JUNE 30, 2003, 

LORD, ALLOW ME TO GO AND BURY MY FATHER FIRST.  JESUS ANSWERED: ‘LEAVE THE DEAD TO BURY THE DEAD; COME, FOLLOW ME.’ Jesus has left a very demanding legacy to his followers, to learn from him to be truly meek and humble of heart. Anyone who has tried to live out this directive has learned how exacting it proves to be at times. Who can accept to be insulted, treated with contempt, see his rights violated, disobeyed by those owing respectful obedience and not feel inclined to retaliate with anger? Our Lord, however, suffered all these things and far worse, on the part of those who should have welcomed him as their Savior, and yet he submitted with gentle and loving meekness. 

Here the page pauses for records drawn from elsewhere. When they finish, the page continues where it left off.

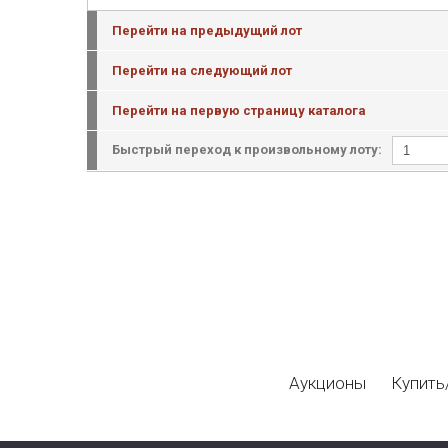
Перейти на предыдущий лот
Перейти на следующий лот
Перейти на первую страницу каталога
Быстрый переход к произвольному лоту:
Аукционы
Купить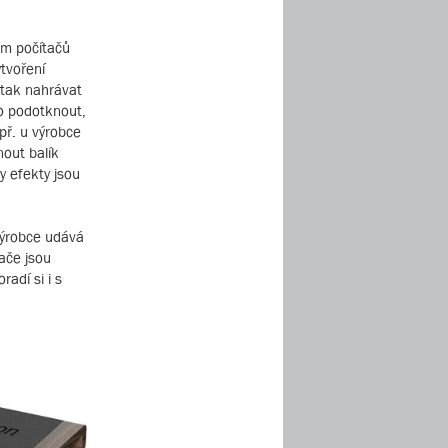
ém počítačů
tvoření
 tak nahrávat
no podotknout,
př. u výrobce
out balík
y efekty jsou
Výrobce udává
ače jsou
radí si i s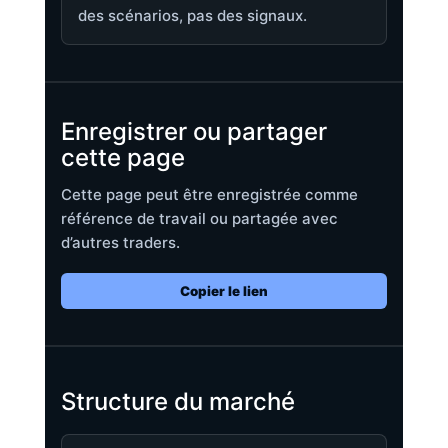
des scénarios, pas des signaux.
Enregistrer ou partager
cette page
Cette page peut être enregistrée comme
référence de travail ou partagée avec
d’autres traders.
Copier le lien
Structure du marché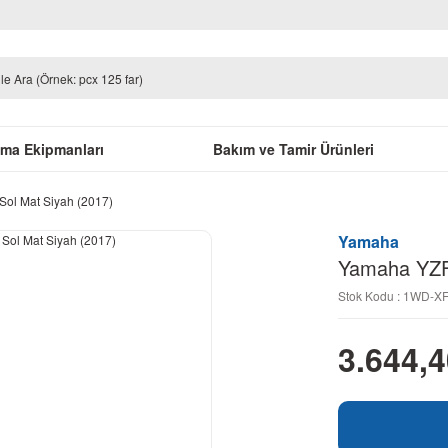
uma Ekipmanları
Bakım ve Tamir Ürünleri
ol Mat Siyah (2017)
Yamaha
Yamaha YZF 
Stok Kodu : 1WD-X
3.644,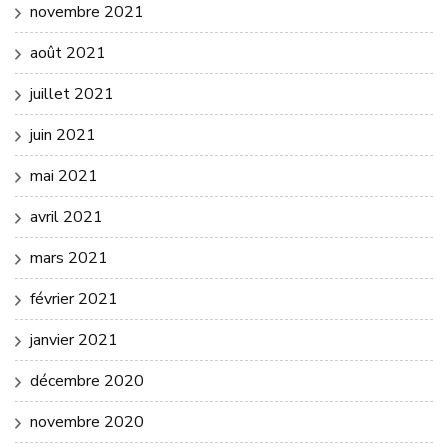
novembre 2021
août 2021
juillet 2021
juin 2021
mai 2021
avril 2021
mars 2021
février 2021
janvier 2021
décembre 2020
novembre 2020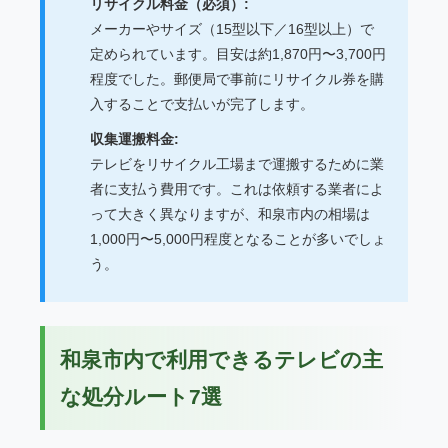
リサイクル料金（必須）:
メーカーやサイズ（15型以下／16型以上）で
定められています。目安は約1,870円〜3,700円
程度でした。郵便局で事前にリサイクル券を購
入することで支払いが完了します。
収集運搬料金:
テレビをリサイクル工場まで運搬するために業
者に支払う費用です。これは依頼する業者によ
って大きく異なりますが、和泉市内の相場は
1,000円〜5,000円程度となることが多いでしょ
う。
和泉市内で利用できるテレビの主
な処分ルート7選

However, there is another side to his character and teaching that is all too readily passed over, even ignored. Today’s Gospel text exemplifies this feature in a rather shocking expression.: ‘LEAVE THE DEAD TO BURY THE DEAD; COME, FOLLOW ME.’ All of us here come from loving families or we would not be here. Our parents not only brought us into the world and provided for us in keeping with their means, often denying themselves in order that we might not lack education and other benefits that have made our lives more agreeable. None among us is insensitive to the respect and concern we owe to our mother and father by virtue of a law of nature firmly implanted in our soul as well as by virtue of a commandment of God and of the teaching of Jesus himself. All persons possessed of even a minimum of filial piety feel a special obligation to provide an honorable burial for their father and mother. And so it is not surprising that this point of teaching of our Lord is rarely given a prominent place in our thinking and our behavior. And yet here today we are confronted with it once again; it is firmly embedded in the Gospels for all who read and hear to take to heart. Nor is this the only passage inculcating the lesson that we must let nothing interfere with our response to God’s call.  

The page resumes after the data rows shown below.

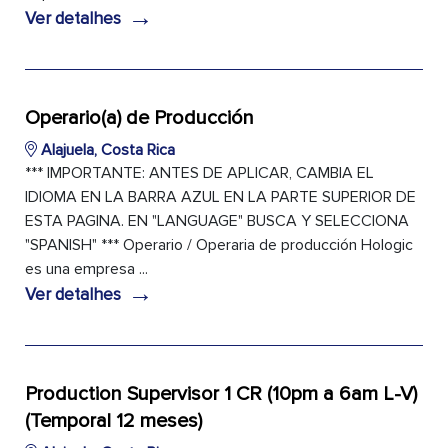
→
Ver detalhes
Operario(a) de Producción
Alajuela, Costa Rica
*** IMPORTANTE: ANTES DE APLICAR, CAMBIA EL
IDIOMA EN LA BARRA AZUL EN LA PARTE SUPERIOR DE
ESTA PAGINA. EN "LANGUAGE" BUSCA Y SELECCIONA
"SPANISH" *** Operario / Operaria de producción Hologic
es una empresa ...
→
Ver detalhes
Production Supervisor 1 CR (10pm a 6am L-V)
(Temporal 12 meses)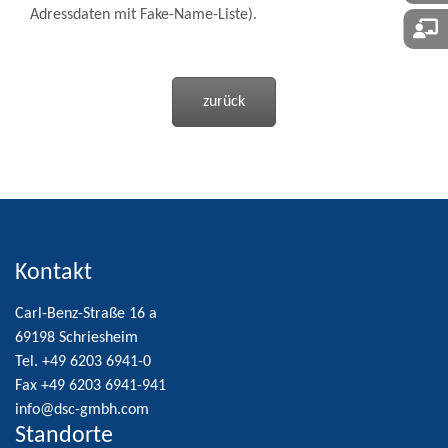
Adressdaten mit Fake-Name-Liste).
zurück
Kontakt
Carl-Benz-Straße 16 a
69198 Schriesheim
Tel. +49 6203 6941-0
Fax +49 6203 6941-941
info@dsc-gmbh.com
Standorte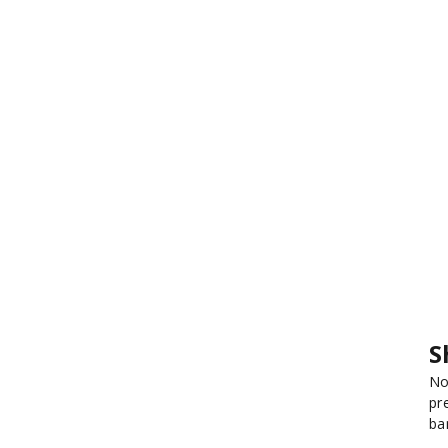
S
No
pr
ba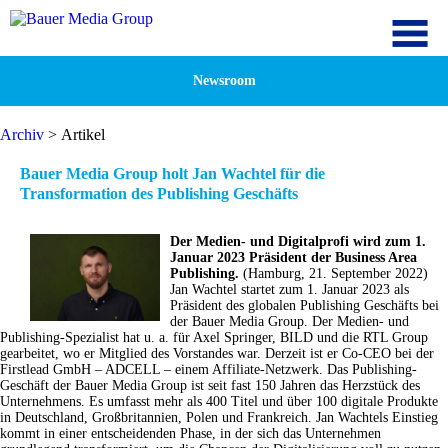
Newsroom
Archiv
> Artikel
Bauer Media Group holt Jan Wachtel für die
Transformation des Publishing Geschäfts
Der Medien- und Digitalprofi wird zum 1.
Januar 2023 Präsident der Business Area
Publishing.
(Hamburg, 21. September 2022)
Jan Wachtel startet zum 1. Januar 2023 als
Präsident des globalen Publishing Geschäfts bei
der Bauer Media Group. Der Medien- und
Publishing-Spezialist hat u. a. für Axel Springer, BILD und die RTL Group
gearbeitet, wo er Mitglied des Vorstandes war. Derzeit ist er Co-CEO bei der
Firstlead GmbH – ADCELL – einem Affiliate-Netzwerk. Das Publishing-
Geschäft der Bauer Media Group ist seit fast 150 Jahren das Herzstück des
Unternehmens. Es umfasst mehr als 400 Titel und über 100 digitale Produkte
in Deutschland, Großbritannien, Polen und Frankreich. Jan Wachtels Einstieg
kommt in einer entscheidenden Phase, in der sich das Unternehmen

We know, nonetheless, from our Lord himself, that he was deeply concerned for his own mother. His very last act in this world was to provide for her future before he died.  His own suffering and the nearness of death could not cause him to forget her needs. And yet, he freely parted from her because it was his Father’s will that he separate from her and all those he loved in this world.  

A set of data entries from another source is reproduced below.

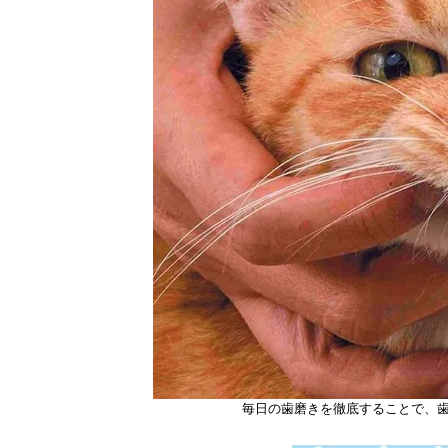
毎日の歯磨きを徹底することで、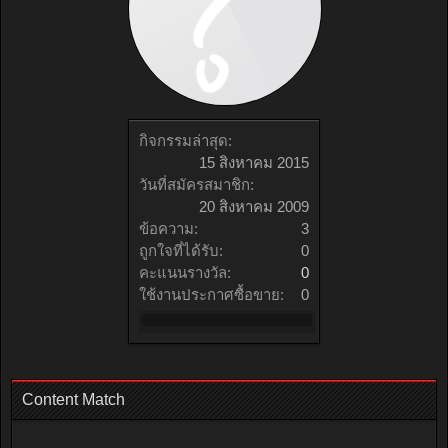
กิจกรรมล่าสุด:
15 สิงหาคม 2015
วันที่สมัครสมาชิก:
20 สิงหาคม 2009
ข้อความ:
3
ถูกใจที่ได้รับ:
0
คะแนนรางวัล:
0
ใช้งานประกาศซื้อขาย:
0
Content Match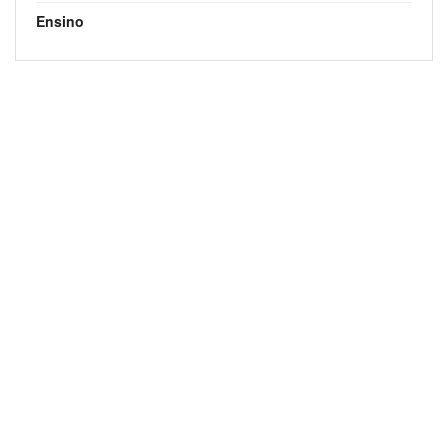
Ensino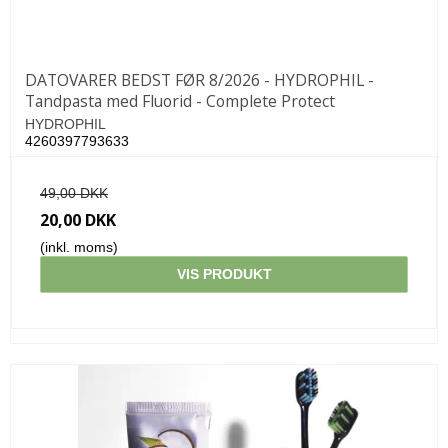
DATOVARER BEDST FØR 8/2026 - HYDROPHIL -
Tandpasta med Fluorid - Complete Protect
HYDROPHIL
4260397793633
49,00 DKK
20,00 DKK
(inkl. moms)
VIS PRODUKT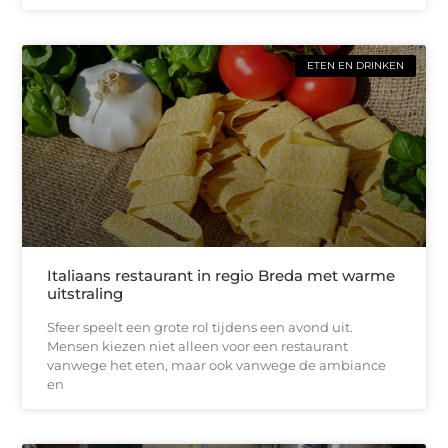
ETEN EN DRINKEN
Italiaans restaurant in regio Breda met warme
uitstraling
Sfeer speelt een grote rol tijdens een avond uit.
Mensen kiezen niet alleen voor een restaurant
vanwege het eten, maar ook vanwege de ambiance
en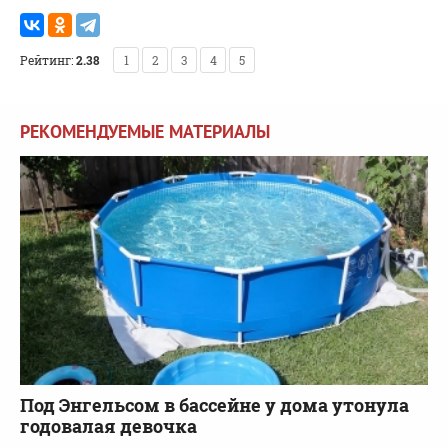
Рейтинг:
2.38
1
2
3
4
5
РЕКОМЕНДУЕМЫЕ МАТЕРИАЛЫ
Под Энгельсом в бассейне у дома утонула
годовалая девочка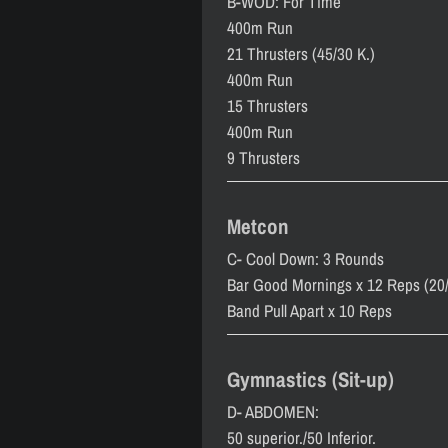
B-WOD: For Time
400m Run
21 Thrusters (45/30 K.)
400m Run
15 Thrusters
400m Run
9 Thrusters
Metcon
C- Cool Down: 3 Rounds
Bar Good Mornings x 12 Reps (20
Band Pull Apart x 10 Reps
Gymnastics (Sit-up)
D- ABDOMEN:
50 superior./50 Inferior.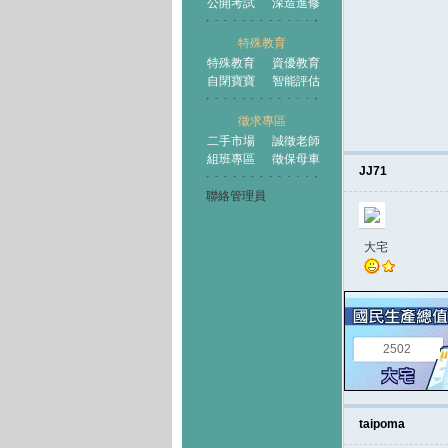
公開考試
深造進修
特殊教育
特殊教育
資優教育
自閉寶寶
智能評估
徵求專區
二手市場
誠徵老師
組班專區
徵保母車
JJ71
聯絡管理員
大宅
2502
taipoma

Here is the lesson he wished to inculcate in all his followers. We are to prefer nothing to obedience to the Father. When He calls we must answer at whatever cost. It is dangerous to delay for the world and its cares so quickly submerges the voice of God heard in the heart. As St. Benedict puts it in his Rule for Monasteries: The true Christian should ‘prefer nothing to the love of Christ.’  Not father or mother, not brother or sister, nor any other thing or person. For God has made us for himself and we owe all we are and all we have to him. May we have his grace always to obey His voice heard in the depth of our heart.